La joie de François est le fruit de l’expérience heureuse de la gratuité de Dieu. L’homme qui s’ouvre à Dieu dans la foi, s’ouvre à la joie, celle d’une présence capable de combler ses désirs les plus profonds. François a accueilli, émerveillé, les trésors de l’Évangile et de l’Esprit du Christ. Et, du même coup, il a accueilli la joie. « N’ayons donc d’autre désir, d’autre volonté, d’autre plaisir et d’autre joie que notre Créateur, Rédempteur et Sauveur, le seul vrai Dieu, qui est le bien plénier, entier, total, vrai et souverain ; qui seul est bon, miséricordieux et aimable, suave et doux ; qui seul est saint, juste, vrai et droit ; qui seul est bienveillant, innocent et pur ; de qui, par qui et en qui est tout pardon, toute grâce et toute gloire pour tous les pénitents et les justes sur la terre et pour tous les bienheureux qui se réjouissent avec lui dans le ciel » (1 Reg. 23, 9).
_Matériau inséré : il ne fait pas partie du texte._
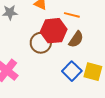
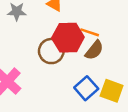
orange line: (72, 15) -> (90, 32), moved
La désappropriation (ne rien avoir en propre) est certainement une clé pour demeurer dans la joie : le fait de ne pas s’attacher préserve de la peur de perdre. « Ainsi se réjouissaient-ils donc continuellement puisqu’ils n’avaient rien qui puisse les troubler. Car plus ils étaient séparés du monde, plus i ls étaient unis à Dieu. » (Anonyme de Pérouse, 30) S’approprier les dons de Dieu engendre souvent une inquiétude mauvaise, sur sa propre réputation, sur ce que les autres disent ou pensent de nous et finit par ternir la joie intérieure.

François sait s’émerveiller des qualités de ses frères et y trouver grande joie. Enraciné dans la gratuité de Dieu, il est libéré de la jalousie qui empoisonne si souvent nos relations. Il se réjouit de la diversité de ses frères, de leurs qualités, de leurs originalités même, de leur progrès humain et spirituel. Sa grande joie est d’aider son frère à s’ouvrir à l’Esprit du Seigneur, à aller jusqu’au bout des appels évangéliques qu’il porte en lui. Il se réjouit de l’action du Seigneur en chacun, et lorsque ses premiers frères reviennent joyeux après avoir quêté humblement leur nourriture, « le bienheureux François se réjouit en les voyant aussi gais et joyeux. » (CA 51)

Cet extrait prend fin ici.